Our laboratory recently has begun measuring the amount of free glycogen in genital fluids collected by lavage as this measure would potentially be less subjective and more closely associated with colonization by Lactobacillus. Our initial studies showed that humans have much higher levels of genital glycogen than macaques42 providing a possible explanation for the lack of colonization by Lactobacillus in this important animal model of genital HIV infection. More recent studies by our group (manuscript submitted) show that in 185 lavage samples collected from women in the Women's Interagency HIV Study (WIHS), free glycogen was strongly and significantly associated with a low vaginal pH and the fraction of the microbiota consisting of Lactobacillus as determined by pyrosequencing.

Although there is much evidence that glycogen is involved in supporting colonization by Lactobacillus, there are still several mysteries for understanding how this bacterium is able to maintain dominance in the genital tract. For example, if glycogen can be utilized by bacteria other than Lactobacillus, does glycogen also contribute to growth of anaerobes or other pathogens? Under conditions of high acidity due to a microbiota dominated by Lactobacillus, growth of the other bacteria is inhibited. However, when the pH increases, do the anaerobes deplete the glycogen and prevent the re-establishment of a dominant Lactobacillus? Another unresolved issue is that many genital isolates of Lactobacillus do not appear to be able to use glycogen as an energy source in vitro. Thus, a number of studies including those by Stewart-Tull,43 and more recently, Martin et al.44 showed that most genital Lactobacillus isolates could not use glycogen. Wylie and Henderson45 found that of 42 genital tract Lactobacillus isolates, only one could use glycogen obtained from oysters. To determine whether the source of glycogen could affect Lactobacillus growth, glycogen was also isolated from human vaginal tissue. Only three isolates of 42 could grow on human glycogen. Similar results have been observed in our laboratory where genital isolates of L. gasseri (Fig. 2), L. jensenii (not shown) and Lactobacillus johnsonii (not shown) are not capable growing when glycogen is the only carbohydrate source in the medium.

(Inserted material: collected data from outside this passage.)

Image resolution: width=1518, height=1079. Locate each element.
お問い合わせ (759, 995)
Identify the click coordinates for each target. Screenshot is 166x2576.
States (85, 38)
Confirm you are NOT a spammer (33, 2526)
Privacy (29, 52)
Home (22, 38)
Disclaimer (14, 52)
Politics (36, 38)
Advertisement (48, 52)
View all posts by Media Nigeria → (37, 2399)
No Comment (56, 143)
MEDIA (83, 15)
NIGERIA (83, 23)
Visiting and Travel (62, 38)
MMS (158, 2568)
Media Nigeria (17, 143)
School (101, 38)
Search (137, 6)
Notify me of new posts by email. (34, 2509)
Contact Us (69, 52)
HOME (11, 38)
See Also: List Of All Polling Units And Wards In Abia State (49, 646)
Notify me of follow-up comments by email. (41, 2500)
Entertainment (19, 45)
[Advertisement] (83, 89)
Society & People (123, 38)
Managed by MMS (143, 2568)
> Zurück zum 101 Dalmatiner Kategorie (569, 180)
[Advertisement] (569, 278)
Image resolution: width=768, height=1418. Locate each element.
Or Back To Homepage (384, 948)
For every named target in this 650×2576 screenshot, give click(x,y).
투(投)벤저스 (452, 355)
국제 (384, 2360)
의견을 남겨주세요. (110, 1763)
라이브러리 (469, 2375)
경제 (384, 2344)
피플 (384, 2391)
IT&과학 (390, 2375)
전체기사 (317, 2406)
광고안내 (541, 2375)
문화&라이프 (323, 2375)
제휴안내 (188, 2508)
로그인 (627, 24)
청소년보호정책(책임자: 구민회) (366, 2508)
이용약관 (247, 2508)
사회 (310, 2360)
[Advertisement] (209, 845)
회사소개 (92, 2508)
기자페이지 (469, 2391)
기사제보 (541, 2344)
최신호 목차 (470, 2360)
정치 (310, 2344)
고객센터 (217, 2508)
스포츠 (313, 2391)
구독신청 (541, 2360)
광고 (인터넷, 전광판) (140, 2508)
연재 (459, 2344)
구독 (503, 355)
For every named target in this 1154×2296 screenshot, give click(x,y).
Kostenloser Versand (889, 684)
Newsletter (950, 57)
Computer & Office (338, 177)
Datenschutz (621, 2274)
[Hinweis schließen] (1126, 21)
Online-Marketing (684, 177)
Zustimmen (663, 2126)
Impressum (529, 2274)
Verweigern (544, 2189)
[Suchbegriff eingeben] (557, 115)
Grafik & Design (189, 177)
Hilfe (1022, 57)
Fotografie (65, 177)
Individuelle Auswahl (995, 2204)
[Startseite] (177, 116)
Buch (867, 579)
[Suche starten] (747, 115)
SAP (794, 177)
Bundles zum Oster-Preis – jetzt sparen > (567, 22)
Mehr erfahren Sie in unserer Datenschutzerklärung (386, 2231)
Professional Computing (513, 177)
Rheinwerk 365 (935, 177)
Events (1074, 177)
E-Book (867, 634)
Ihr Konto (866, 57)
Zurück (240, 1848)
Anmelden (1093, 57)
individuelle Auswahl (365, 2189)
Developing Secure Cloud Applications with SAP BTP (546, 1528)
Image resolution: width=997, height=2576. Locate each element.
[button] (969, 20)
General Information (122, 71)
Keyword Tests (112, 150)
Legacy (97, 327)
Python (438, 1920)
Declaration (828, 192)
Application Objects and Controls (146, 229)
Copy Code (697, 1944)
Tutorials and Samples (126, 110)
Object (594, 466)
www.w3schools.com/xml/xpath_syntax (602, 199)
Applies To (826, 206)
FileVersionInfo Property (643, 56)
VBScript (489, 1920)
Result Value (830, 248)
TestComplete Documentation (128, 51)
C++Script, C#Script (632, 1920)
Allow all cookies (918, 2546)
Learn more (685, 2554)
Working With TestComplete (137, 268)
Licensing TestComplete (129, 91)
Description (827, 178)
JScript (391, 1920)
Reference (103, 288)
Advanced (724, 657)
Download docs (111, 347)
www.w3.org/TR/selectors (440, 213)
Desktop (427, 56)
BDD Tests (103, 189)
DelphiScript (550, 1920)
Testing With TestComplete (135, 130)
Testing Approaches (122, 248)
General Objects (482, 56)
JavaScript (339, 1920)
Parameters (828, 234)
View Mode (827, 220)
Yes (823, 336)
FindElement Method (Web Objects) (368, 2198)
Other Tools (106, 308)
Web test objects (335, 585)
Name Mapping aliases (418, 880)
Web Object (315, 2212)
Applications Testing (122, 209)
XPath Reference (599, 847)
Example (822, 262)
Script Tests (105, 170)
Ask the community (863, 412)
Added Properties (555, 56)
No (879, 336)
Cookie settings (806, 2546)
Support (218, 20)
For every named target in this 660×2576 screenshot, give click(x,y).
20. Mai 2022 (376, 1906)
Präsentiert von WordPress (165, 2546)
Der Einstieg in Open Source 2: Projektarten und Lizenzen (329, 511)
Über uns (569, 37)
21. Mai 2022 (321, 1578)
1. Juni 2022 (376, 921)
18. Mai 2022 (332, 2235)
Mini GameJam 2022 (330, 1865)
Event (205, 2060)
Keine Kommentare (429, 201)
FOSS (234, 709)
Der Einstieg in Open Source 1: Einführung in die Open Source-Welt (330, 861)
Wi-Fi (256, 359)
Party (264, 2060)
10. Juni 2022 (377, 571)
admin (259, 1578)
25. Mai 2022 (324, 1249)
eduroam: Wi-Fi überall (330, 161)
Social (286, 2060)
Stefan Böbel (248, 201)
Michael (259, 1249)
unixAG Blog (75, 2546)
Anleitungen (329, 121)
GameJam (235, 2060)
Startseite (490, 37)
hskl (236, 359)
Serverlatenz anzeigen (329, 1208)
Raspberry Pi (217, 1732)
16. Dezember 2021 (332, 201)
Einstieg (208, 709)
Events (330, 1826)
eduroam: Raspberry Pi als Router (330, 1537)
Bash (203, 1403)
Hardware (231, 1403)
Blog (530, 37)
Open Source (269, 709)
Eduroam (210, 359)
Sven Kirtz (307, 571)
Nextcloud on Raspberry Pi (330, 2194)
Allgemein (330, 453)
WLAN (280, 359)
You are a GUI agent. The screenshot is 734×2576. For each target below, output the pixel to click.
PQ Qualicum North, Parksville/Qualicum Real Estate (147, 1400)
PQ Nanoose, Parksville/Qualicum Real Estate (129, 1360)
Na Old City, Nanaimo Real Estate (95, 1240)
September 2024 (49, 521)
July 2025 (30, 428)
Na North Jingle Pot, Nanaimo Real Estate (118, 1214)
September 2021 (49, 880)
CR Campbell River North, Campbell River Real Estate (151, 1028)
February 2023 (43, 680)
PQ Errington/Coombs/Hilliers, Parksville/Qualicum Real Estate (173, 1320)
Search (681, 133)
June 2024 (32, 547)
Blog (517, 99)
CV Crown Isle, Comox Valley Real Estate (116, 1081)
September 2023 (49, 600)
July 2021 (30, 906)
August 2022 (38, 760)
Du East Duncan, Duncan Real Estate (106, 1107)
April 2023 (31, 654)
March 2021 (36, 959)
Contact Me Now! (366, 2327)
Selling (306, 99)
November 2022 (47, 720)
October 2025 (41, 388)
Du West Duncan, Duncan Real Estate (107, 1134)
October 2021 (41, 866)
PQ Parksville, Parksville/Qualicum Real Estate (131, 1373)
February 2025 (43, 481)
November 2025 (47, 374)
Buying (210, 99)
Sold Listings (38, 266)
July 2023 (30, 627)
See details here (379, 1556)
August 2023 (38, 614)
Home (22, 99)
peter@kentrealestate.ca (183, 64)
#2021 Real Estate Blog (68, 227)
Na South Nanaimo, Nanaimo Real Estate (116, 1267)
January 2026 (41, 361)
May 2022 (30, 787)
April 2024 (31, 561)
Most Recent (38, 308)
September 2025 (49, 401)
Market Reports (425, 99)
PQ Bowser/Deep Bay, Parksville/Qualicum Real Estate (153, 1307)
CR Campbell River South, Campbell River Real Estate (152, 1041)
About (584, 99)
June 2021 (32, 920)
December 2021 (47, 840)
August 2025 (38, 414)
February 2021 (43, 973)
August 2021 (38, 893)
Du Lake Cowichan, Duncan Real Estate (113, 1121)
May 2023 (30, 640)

While many Lactobacillus genital isolates cannot utilize glycogen, they can use smaller carbohydrates such as glucose (Fig. 2) or maltose. Interestingly, we recently found that most of the women that we have so far tested have an activity in their lower genital tract secretions that breaks down glycogen into the smaller carbohydrates (manuscript in preparation). We are currently investigating whether this glycogen-olytic activity can in combination with glycogen help support growth of Lactobacillus either in vitro or in vivo.

Conclusion

The microbiota of the female genital tract appears to play an important role in the HIV epidemic. Further studies to determine the factors that affect the colonization of the female genital tract by Lactobacillus are of critical need.

Funding

This work was supported by NIH Grants P01 AI082971 and P30 AI 082151.